In the records that follow, locate every line with "argent" and extract it.

# # # # #

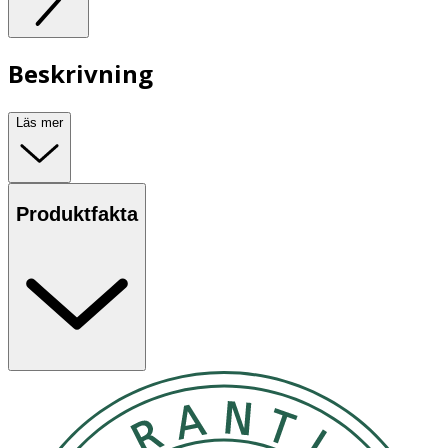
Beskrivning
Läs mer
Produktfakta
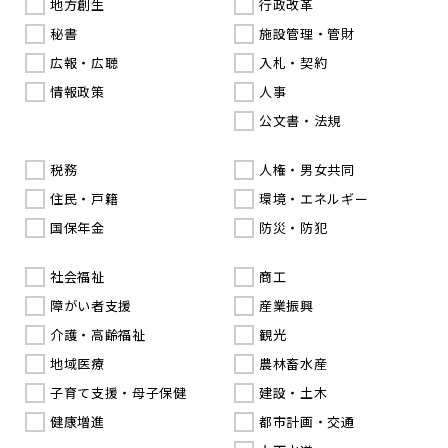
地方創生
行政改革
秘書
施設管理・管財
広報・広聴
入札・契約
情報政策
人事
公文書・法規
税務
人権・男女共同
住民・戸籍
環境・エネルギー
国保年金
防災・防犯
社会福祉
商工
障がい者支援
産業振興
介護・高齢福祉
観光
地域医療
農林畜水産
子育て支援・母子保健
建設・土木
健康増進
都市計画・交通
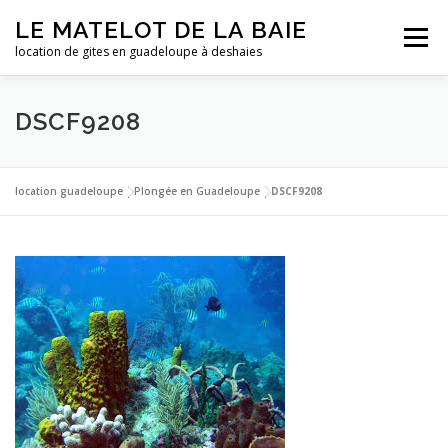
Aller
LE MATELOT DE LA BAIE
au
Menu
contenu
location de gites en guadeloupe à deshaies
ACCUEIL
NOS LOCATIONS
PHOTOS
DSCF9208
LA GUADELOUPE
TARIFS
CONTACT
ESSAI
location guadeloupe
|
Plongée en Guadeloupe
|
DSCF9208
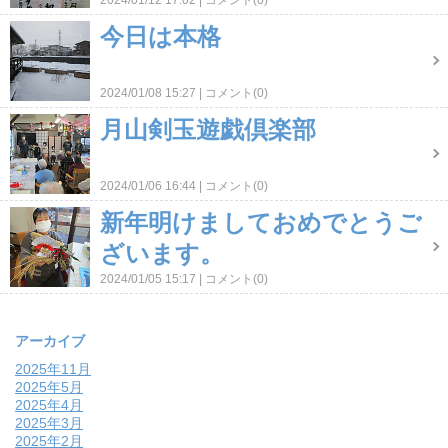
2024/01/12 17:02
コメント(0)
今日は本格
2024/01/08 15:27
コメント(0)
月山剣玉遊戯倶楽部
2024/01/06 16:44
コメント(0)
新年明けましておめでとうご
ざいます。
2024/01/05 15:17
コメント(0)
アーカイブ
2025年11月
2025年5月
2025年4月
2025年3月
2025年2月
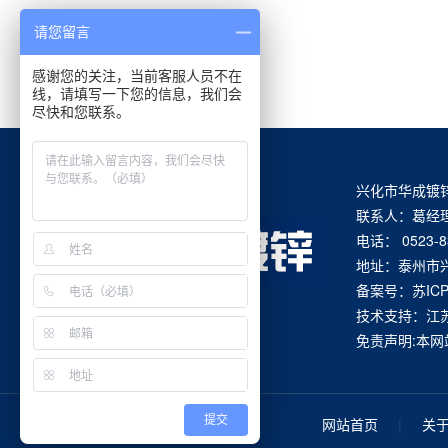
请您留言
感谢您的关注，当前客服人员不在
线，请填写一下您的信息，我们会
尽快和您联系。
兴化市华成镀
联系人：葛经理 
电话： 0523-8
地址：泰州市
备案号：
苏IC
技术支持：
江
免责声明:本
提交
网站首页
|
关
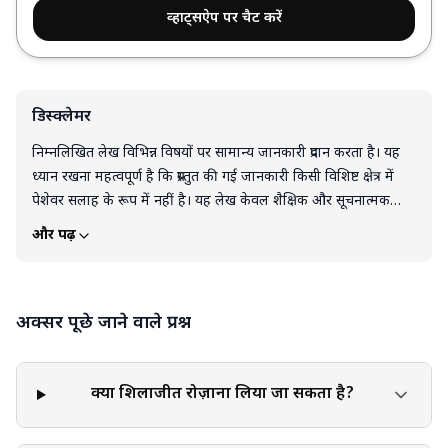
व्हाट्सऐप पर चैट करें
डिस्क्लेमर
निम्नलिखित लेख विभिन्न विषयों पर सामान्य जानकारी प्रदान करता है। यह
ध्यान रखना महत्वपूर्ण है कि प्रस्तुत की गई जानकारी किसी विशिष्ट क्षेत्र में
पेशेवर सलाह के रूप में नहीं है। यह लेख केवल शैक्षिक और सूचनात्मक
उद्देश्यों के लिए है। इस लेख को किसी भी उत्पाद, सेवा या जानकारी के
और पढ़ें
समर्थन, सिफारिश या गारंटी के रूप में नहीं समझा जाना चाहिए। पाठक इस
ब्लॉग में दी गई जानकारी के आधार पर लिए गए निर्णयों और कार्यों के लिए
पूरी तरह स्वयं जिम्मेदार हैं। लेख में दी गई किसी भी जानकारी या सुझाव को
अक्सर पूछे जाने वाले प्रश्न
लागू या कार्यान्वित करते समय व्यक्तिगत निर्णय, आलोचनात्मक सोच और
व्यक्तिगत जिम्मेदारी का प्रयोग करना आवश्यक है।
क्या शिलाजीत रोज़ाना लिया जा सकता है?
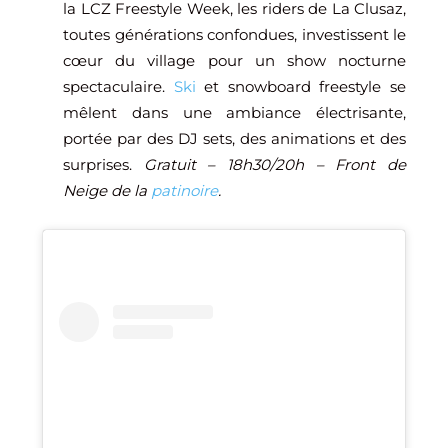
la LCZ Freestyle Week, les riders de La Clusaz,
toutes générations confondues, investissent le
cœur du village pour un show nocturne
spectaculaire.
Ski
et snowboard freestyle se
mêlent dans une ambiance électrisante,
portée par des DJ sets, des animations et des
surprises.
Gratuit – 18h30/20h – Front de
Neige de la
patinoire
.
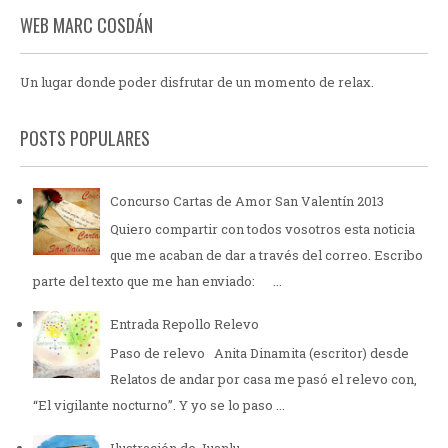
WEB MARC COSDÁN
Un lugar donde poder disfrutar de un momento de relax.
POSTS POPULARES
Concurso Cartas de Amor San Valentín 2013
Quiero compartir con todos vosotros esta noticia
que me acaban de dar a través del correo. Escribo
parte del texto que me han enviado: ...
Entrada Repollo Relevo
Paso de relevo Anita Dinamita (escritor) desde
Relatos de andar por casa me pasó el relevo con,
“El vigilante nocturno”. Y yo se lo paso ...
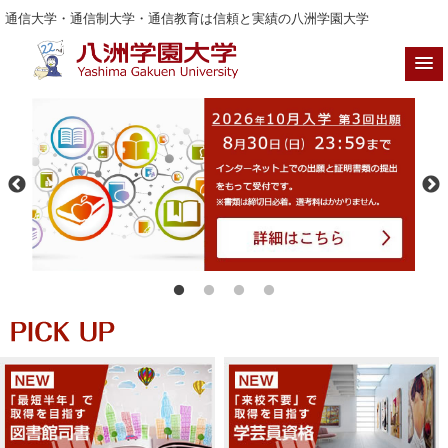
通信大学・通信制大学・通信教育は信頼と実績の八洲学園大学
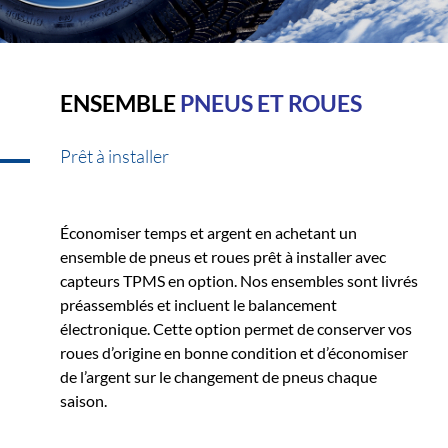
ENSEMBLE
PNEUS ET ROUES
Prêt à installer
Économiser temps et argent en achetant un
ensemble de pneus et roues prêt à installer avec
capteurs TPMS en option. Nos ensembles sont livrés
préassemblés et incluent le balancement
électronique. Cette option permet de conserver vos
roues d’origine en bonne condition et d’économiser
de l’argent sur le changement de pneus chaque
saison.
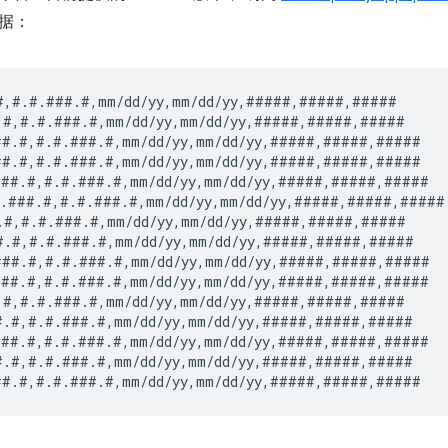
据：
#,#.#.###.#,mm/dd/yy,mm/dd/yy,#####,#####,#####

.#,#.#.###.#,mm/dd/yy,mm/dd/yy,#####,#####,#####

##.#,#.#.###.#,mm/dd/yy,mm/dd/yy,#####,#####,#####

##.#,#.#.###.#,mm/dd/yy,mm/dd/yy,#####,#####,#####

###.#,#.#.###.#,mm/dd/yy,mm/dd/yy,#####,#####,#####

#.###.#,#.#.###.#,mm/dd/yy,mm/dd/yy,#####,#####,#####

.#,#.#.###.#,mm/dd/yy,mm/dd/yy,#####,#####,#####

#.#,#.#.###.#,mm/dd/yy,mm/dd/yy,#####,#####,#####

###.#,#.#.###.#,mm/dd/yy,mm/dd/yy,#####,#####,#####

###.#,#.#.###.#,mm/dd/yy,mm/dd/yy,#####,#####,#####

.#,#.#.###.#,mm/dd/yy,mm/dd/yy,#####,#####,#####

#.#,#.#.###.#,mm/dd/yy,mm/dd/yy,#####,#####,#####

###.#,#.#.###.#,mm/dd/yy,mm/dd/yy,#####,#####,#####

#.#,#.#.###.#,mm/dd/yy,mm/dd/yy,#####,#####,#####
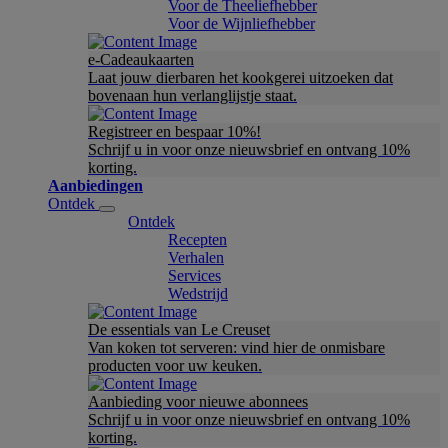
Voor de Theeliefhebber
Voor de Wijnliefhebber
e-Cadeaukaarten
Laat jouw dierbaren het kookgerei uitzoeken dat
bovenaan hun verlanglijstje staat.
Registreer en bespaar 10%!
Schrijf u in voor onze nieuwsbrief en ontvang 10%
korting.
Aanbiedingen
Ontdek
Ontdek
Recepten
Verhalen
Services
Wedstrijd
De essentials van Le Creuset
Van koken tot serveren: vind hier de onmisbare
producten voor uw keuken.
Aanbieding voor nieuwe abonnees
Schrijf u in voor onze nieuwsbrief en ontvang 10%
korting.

# # # # #

* Response box:
Économiser temps et argent en achetant un
de l’argent sur le changement de pneus chaque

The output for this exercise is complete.